>>>

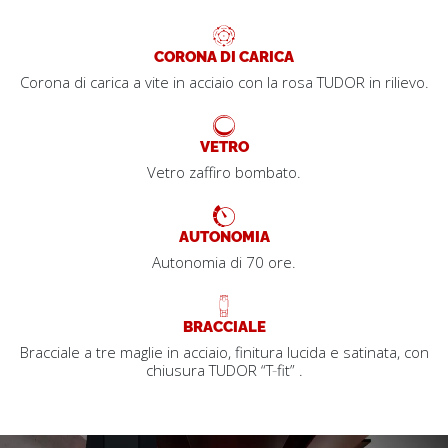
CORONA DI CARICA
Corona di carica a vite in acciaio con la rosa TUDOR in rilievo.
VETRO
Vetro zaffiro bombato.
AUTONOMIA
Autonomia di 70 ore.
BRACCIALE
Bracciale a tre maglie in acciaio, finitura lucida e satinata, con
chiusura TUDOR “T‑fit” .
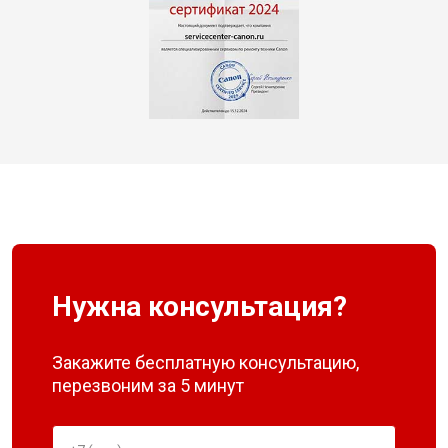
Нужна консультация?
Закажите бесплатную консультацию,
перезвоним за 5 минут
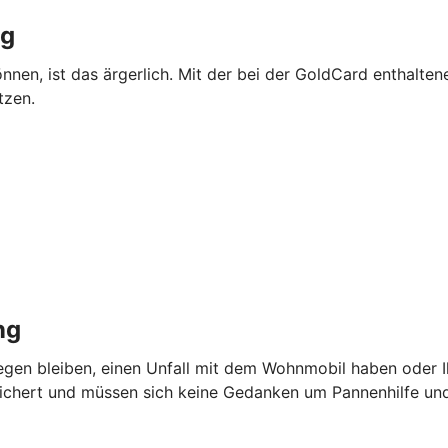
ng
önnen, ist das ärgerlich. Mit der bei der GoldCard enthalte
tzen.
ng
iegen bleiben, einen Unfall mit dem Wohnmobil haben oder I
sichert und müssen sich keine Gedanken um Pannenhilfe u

<<<
>>>

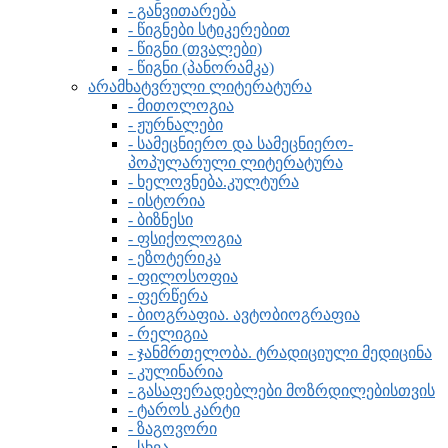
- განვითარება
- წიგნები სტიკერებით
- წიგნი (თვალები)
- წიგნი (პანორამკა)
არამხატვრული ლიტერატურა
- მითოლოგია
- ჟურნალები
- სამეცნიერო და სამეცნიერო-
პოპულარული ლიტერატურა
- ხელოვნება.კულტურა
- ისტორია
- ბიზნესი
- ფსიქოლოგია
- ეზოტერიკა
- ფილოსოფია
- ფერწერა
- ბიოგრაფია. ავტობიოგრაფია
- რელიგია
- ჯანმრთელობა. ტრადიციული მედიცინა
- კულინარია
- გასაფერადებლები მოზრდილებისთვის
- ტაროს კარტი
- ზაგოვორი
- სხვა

<<<
>>>

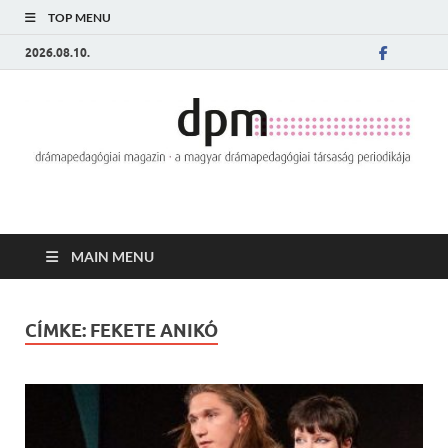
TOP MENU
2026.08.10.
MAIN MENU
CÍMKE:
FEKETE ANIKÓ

<<<

Read through the lines above and collect those that contain the string "ლიტერატურა".

არამხატვრული ლიტერატურა
პოპულარული ლიტერატურა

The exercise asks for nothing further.